12 de mayo de 2020 | Silver Spring, Maryland, Estados Unidos | Por Stephen Chavez
Si el coronavirus no hubiera acaparado las noticias por los últimos dos meses, tal vez habríamos tenido tiempo de observar en forma más apropiada el 50° aniversario del Día de la Tierra, el 22 de abril.
Sé que para muchos, el Día de la Tierra (del Planeta Tierra, o de la Madre Tierra, como se llama en algunos lugares) lleva consigo una carga de connotaciones mayor que la de un super tanque de petróleo crudo procedente del Oriente Medio. Pero para la gente que cada semana celebra al Creador y a su creación “buena en gran manera”, es totalmente apropiado citar el progreso logrado durante los últimos 50 años para restaurar el aire y agua puros, la energía sostenible y la igualdad económica.
Habiendo crecido en el sur de California en las décadas de los 1960 y 1970, recuerdo muy bien la contaminación ambiental que envolvía la cuenca de los Los Ángeles y la región tierra adentro del llamado “inland empire” de San Bernardino. Al arribar a mi casa en mi bicicleta, después de la escuela, muy frecuentemente me tiraba sin más sobre la cama, con los pulmones ardiendo por el efecto del esmog.

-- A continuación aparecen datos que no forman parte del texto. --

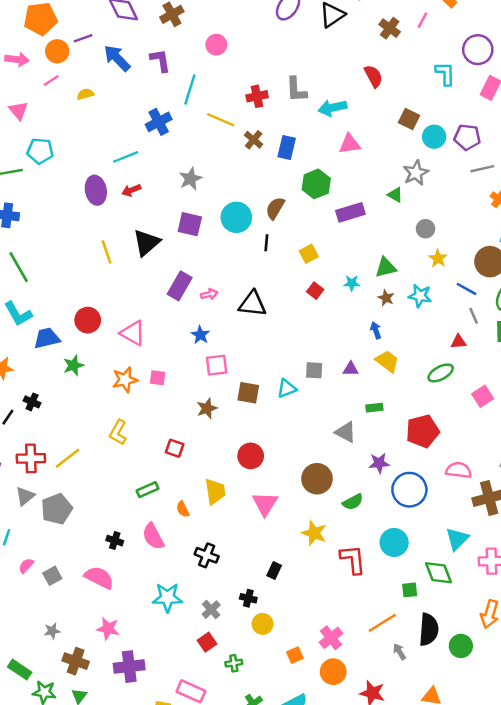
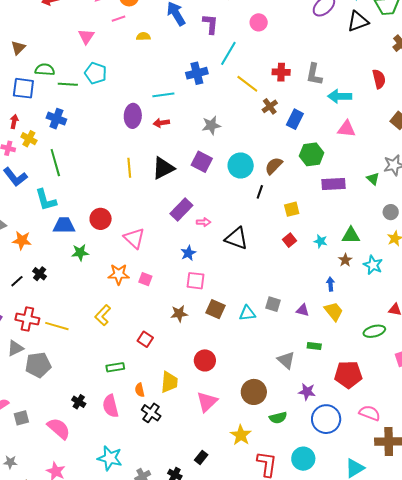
yellow line: (67, 458) -> (57, 326), turned 40
black cross: (207, 555) -> (151, 413), moved

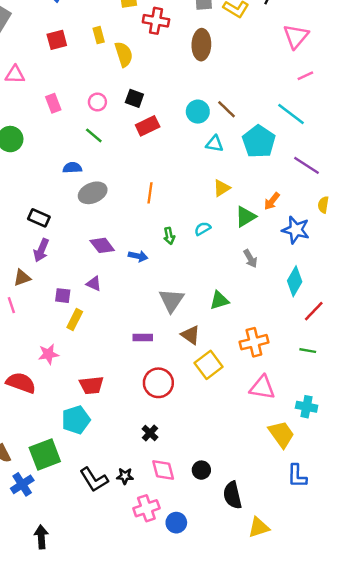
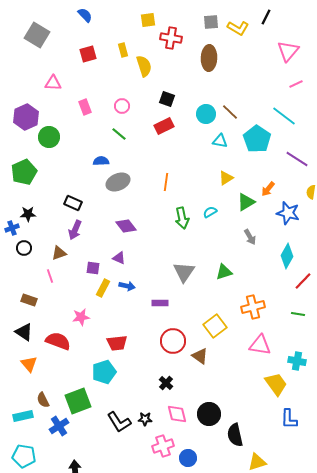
black square: (134, 98) -> (167, 99), moved
green arrow: (169, 236) -> (182, 218), size x1.5
blue arrow: (138, 256) -> (127, 286), moved
brown triangle: (191, 335) -> (200, 356), moved
black circle: (201, 470) -> (209, 414), size x1.5

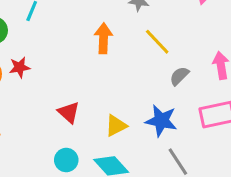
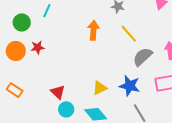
gray semicircle: (179, 76) -> (143, 57), size x1.5
red triangle: (69, 112) -> (58, 92), moved

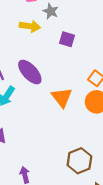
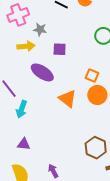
purple ellipse: (30, 72) -> (42, 72), moved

Cincuenta años atrás, el indiscriminado uso de pesticidas puso en riesgo enteras especies de aves y animales. Sustancias químicas fueron arrojadas inapropiadamente sobre terrenos permanentemente contaminados e hicieron que “se incendiaran” los ríos. El reciclaje era una idea excéntrica, totalmente innecesaria en un país de “ilimitados” recursos naturales.

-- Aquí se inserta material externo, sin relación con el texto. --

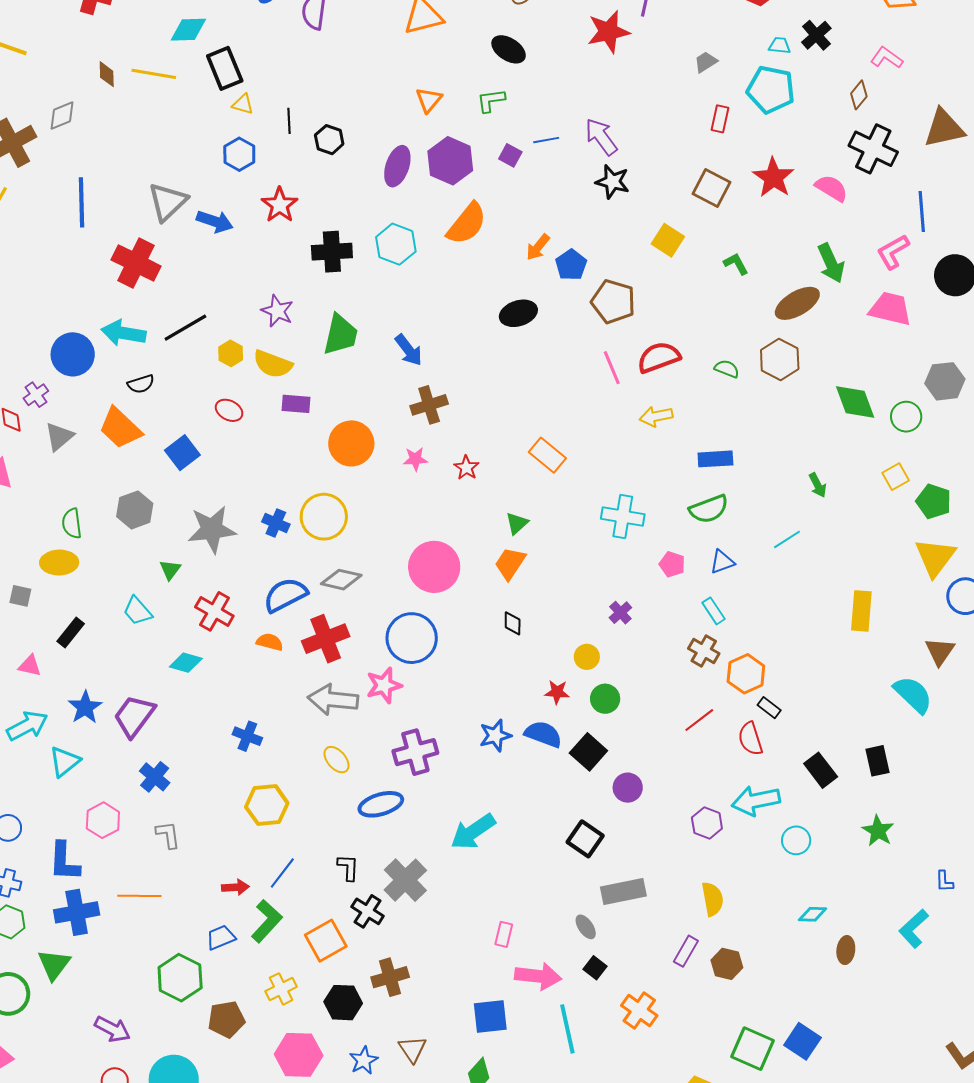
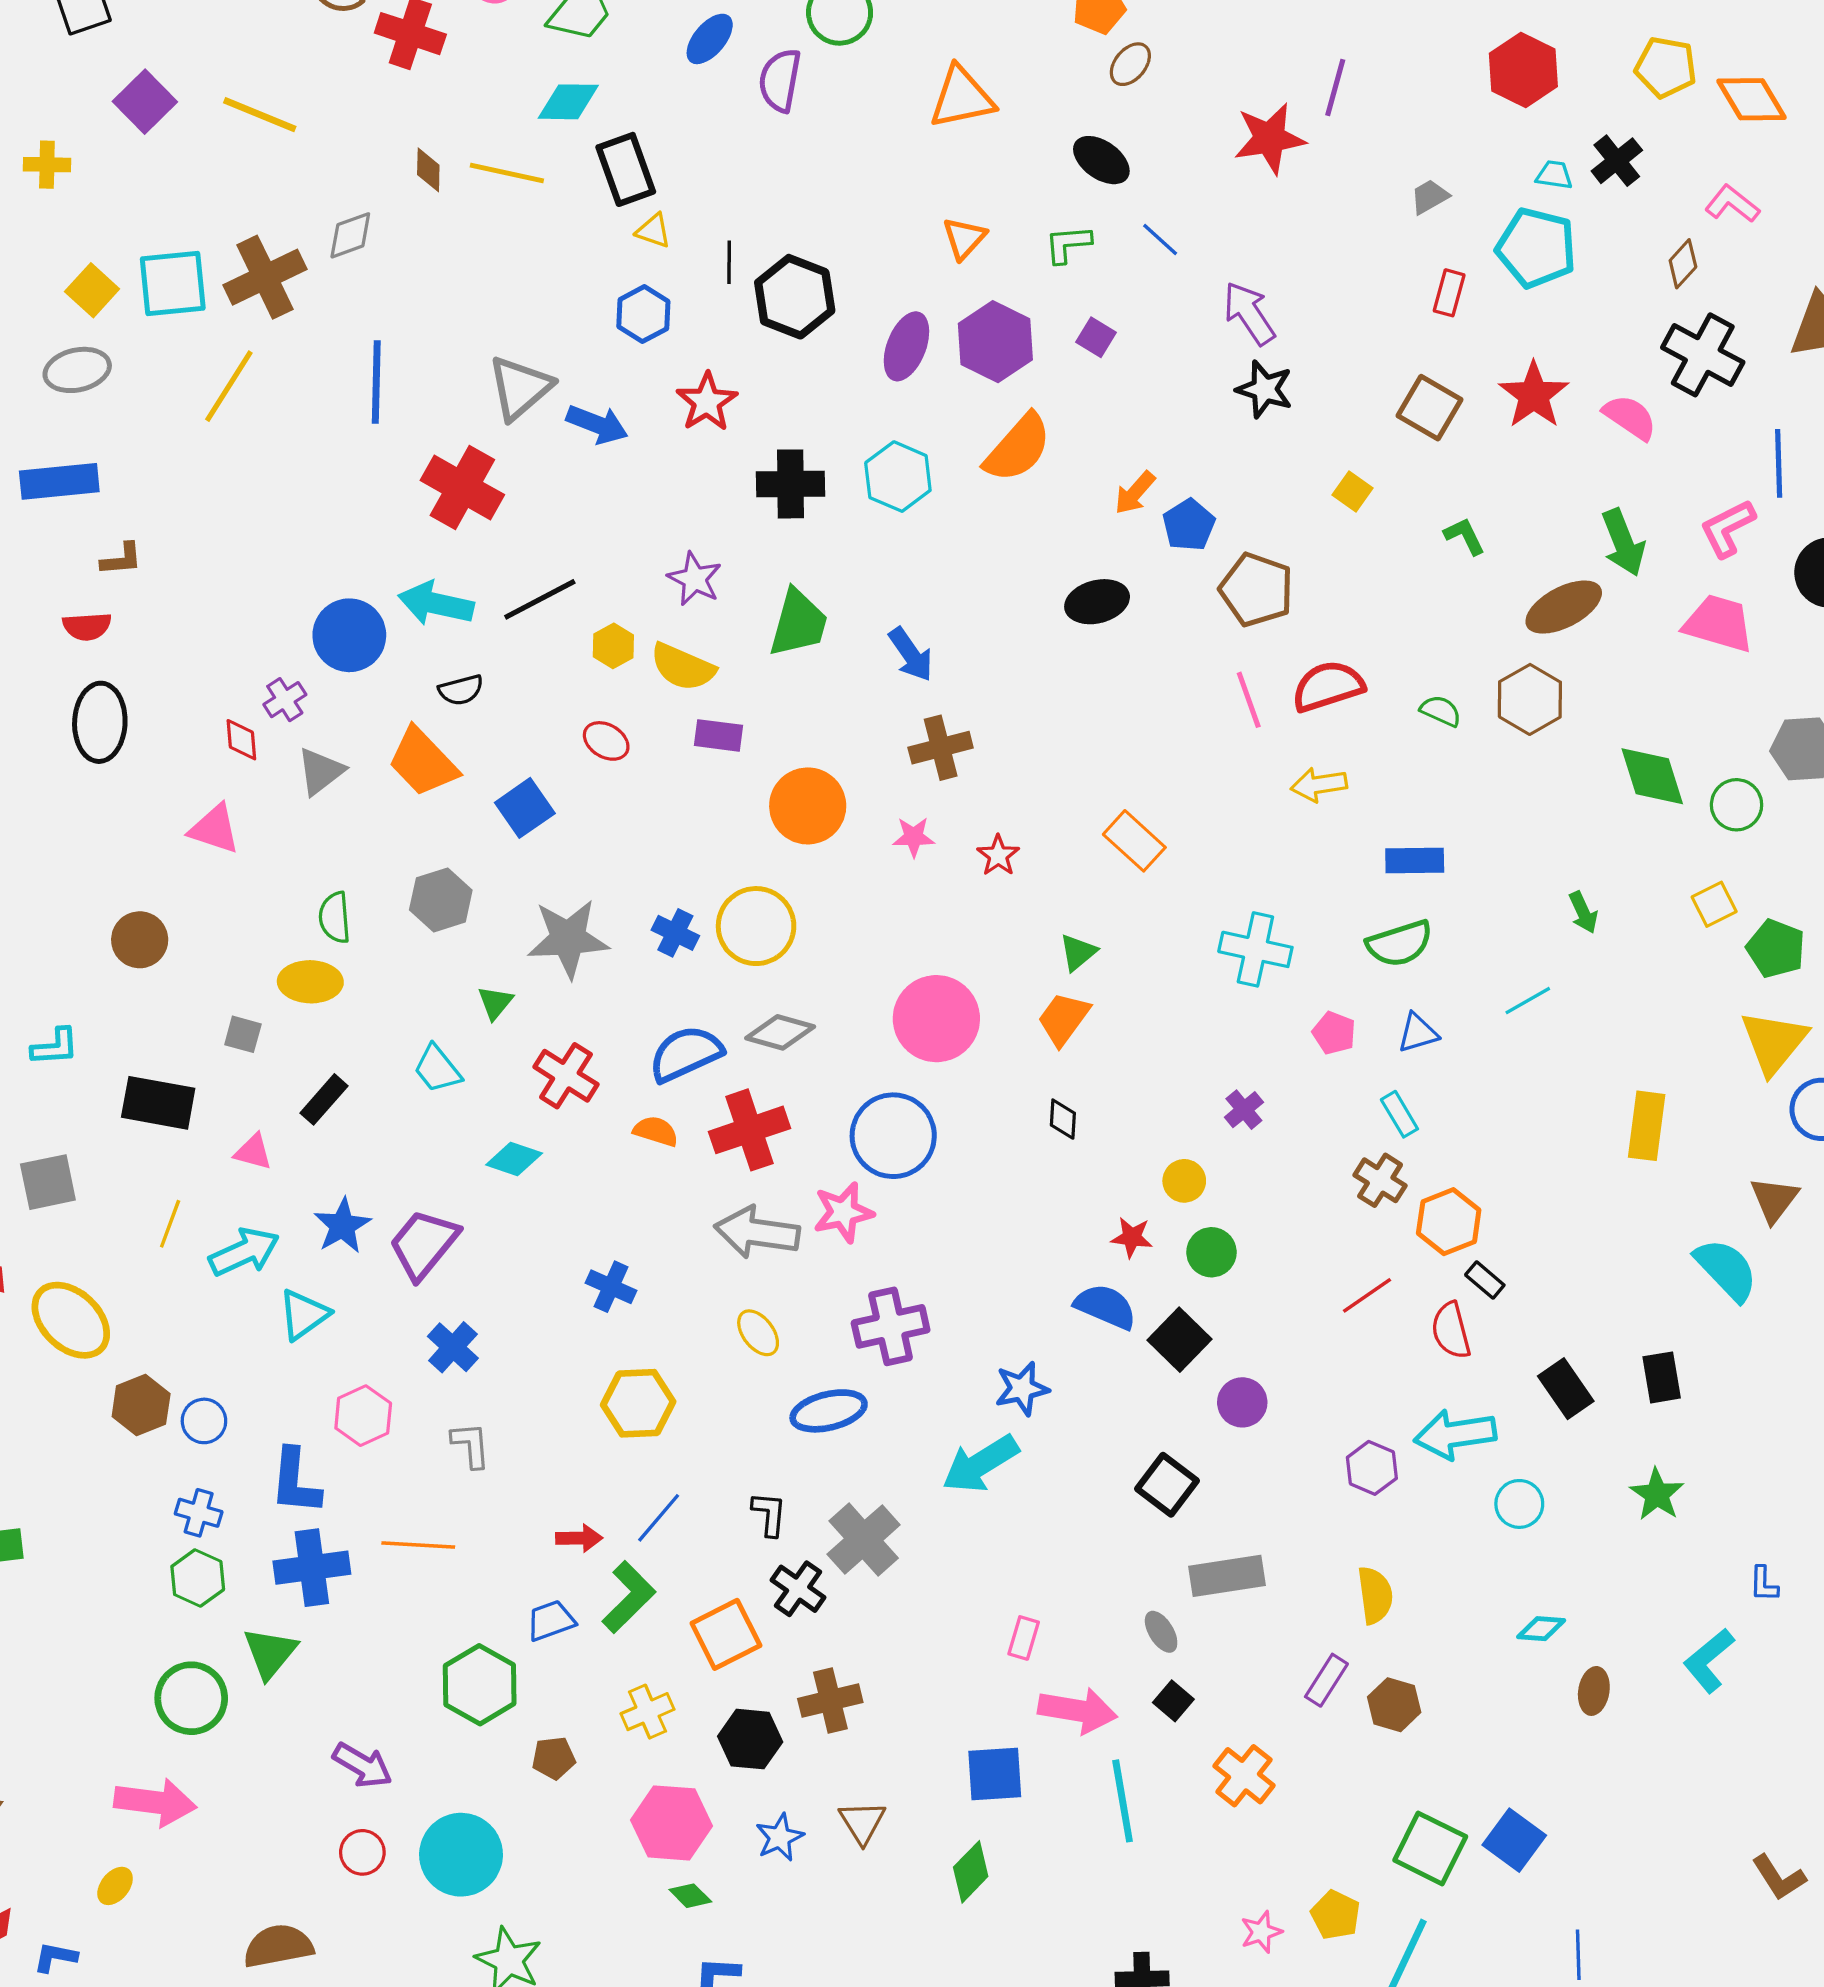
black hexagon: (329, 140) -> (795, 297), size x1.6
blue line: (546, 140) -> (1160, 239), moved, turned 50
yellow square: (668, 240) -> (1352, 491), size x0.7
blue star: (495, 735) -> (1022, 1389), moved
brown pentagon: (226, 1019) -> (554, 1758), size x0.7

Esa imagen de la Tierra, vista desde el espacio, como una pequeña esfera azul y gris, tal vez haya sido parta del ímpetu para recordarnos que el planeta requiere de nuestro cuidado. Ciertamente no fue una sorpresa para aquellos de nosotros que recordamos las palabras del Génesis: “Y vio Dios todo cuanto había hecho, y era bueno en gran manera” (Gén. 1:31).
La Biblia dice también acerca de nuestros primeros padres: “Jehová Dios plantó un huerto en Edén, al oriente, y puso allí al hombre que había formado. . . Jehová Dios. . . lo puso en el huerto de Edén, para que lo labrara y lo cuidara” (Gén. 2:8, 15).
Eso no significa que todos debemos ser jardineros, o siquiera tener esa habilidad. Significa simplemente que, por el momento, “este mundo es nuestro hogar” y que es nuestra responsabilidad, como hijos de Dios, preservar este planeta como buenos mayordomos
Los últimos 50 años han sido de gran progreso en cuanto a cuidar de nuestro planeta. La contaminación del aire ha disminuido en la mayoría de las ciudades de Norteamérica, Europa, y el Pacifico Sur. El sistema de reciclaje está en marcha, reduciendo con ello la necesidad de usar recursos naturales no renovables. La energía generada por el viento, la solar y la hidráulica, se hacen cada vez más accesible, más eficiente y menos costosa. Las corporaciones multinacionales se afanan por reducir el impacto medioambiental negativo. Todas estas son cosas que los creacionistas podemos celebrar.
Sin embargo, podemos hacer más.
Vastas poblaciones en países en desarrollo tienen muy poco acceso al agua potable y al aire no contaminado. Y no hay excusa por los desechos y basura que ensucian nuestras costas, ríos, arroyos y carreteras. Pero las aparentemente pequeñas e insignificantes acciones se van sumando; tales como caminar, ir en bicicleta o usar el transporte público en vez de conducir el propio vehículo; uso de bolsas reusables de tela para hacer las compras y botellas también reusables para el agua, en vez de las de plástico; donar tiempo cada semana para recoger basura en la calle o en la carretera.
No necesitamos creer en el calentamiento global para estar conscientes de la devastación causada por los fuegos incontrolados que consumen casi todo lo que encuentran en su camino; de los tifones y huracanes que dejan a su paso enormes huellas de destrucción. Tal vez son simplemente parte de lo que significa vivir en un planeta maldecido por el pecado. Pero, así como Cristo nos redimió para restaurar en nosotros la imagen de Dios, nuestro cuidado de este planeta demuestra nuestra entrega y dedicación a vivir su voluntad en su “buena en gran manera” creación.
No necesitábamos un Día de la Tierra para decírnoslo; pero, durante 50 años, ha sido un útil recordatorio.
Stephen Chavez es editor asistente de Adventist Review.